China leader congratulates Mo Yan on Nobel: media
BEIJING - Agence France-Presse
Chinese writer Mo Yan arrives for a news conference in his hometown of Gaomi, Shandong province October 12, 2012. Mo won the 2012 Nobel prize for literature on Thursday for works which combine "hallucinatory realism" with folk tales, history and contemporary life in China. REUTERS/Jason LeeThe Chinese Communist Party's top propaganda official congratulated author Mo Yan on Friday for winning the Nobel literature prize, calling it a reflection of China's growing power, state media said.
It marked the highest-level official response since Mo Yan's award on Thursday triggered an outpouring of pride in state-run media, but condemnation from critics who said it validated state controls on freedom of expression.
"Mo Yan's winning of the Nobel prize for literature reflects the flourishing improvements of Chinese literature and China's comprehensive national strength and international influence," Li Changchun said in a letter, according to Xinhua news agency.
Li, a member of the powerful nine-man Communist Party committee that runs China, is the party's top official in charge of propaganda.
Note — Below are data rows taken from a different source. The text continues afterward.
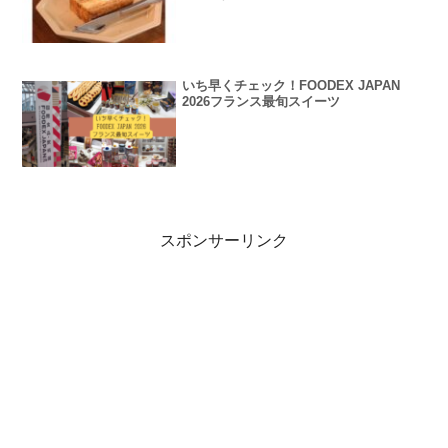
いち早くチェック！FOODEX JAPAN
2026フランス最旬スイーツ
スポンサーリンク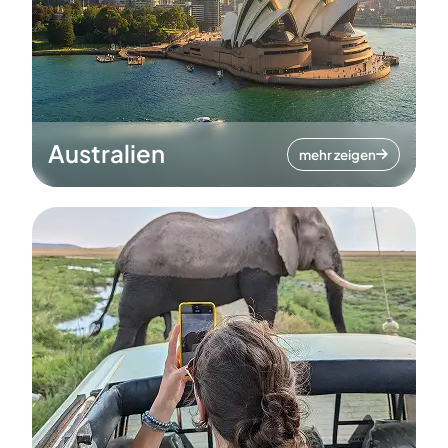
Australien
mehr zeigen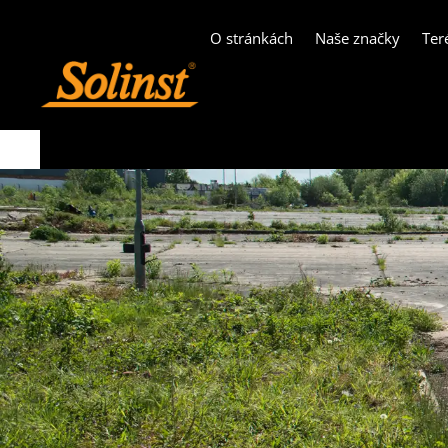
O stránkách
Naše značky
Ter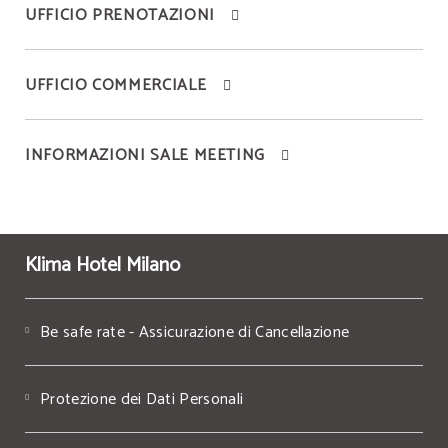
UFFICIO PRENOTAZIONI
UFFICIO COMMERCIALE
INFORMAZIONI SALE MEETING
Klima Hotel Milano
Be safe rate - Assicurazione di Cancellazione
Protezione dei Dati Personali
The letter was sent to the China Writers' Association, of which Mo Yan is vice-chair.
The pride expressed in state media contrasted with the fury that greeted prior awards linked to the country.
Beijing had lashed out earlier at Nobel peace prizes for Tibet's spiritual leader the Dalai Lama and dissident writer Liu Xiaobo.
Dissident artist Ai Weiwei ripped into Mo Yan as a government stooge and ridiculed the official response by Beijing.
"(Mo Yan) will always stand on the side of power and he will not have one bit of individualism," Ai told AFP, adding that "people don't know if they should laugh or cry over this Nobel prize." Some of Mo Yan's work has cast an unflattering eye on official policy, such as his 2009 novel "Frog", which looks at China's "one child" limit and the local officials who implement it with forced abortions and sterilisations.
Literary critics have said Mo Yan has dodged censure by deftly avoiding overt criticism of authorities.
Mo Yan, a pen name for the author, who was born Guan Moye, is best-known abroad for his 1987 novella "Red Sorghum", set amid the brutal violence that plagued the eastern China countryside, where he grew up, during the 1920s and 30s.
It was later made into an acclaimed film by leading Chinese director Zhang Yimou.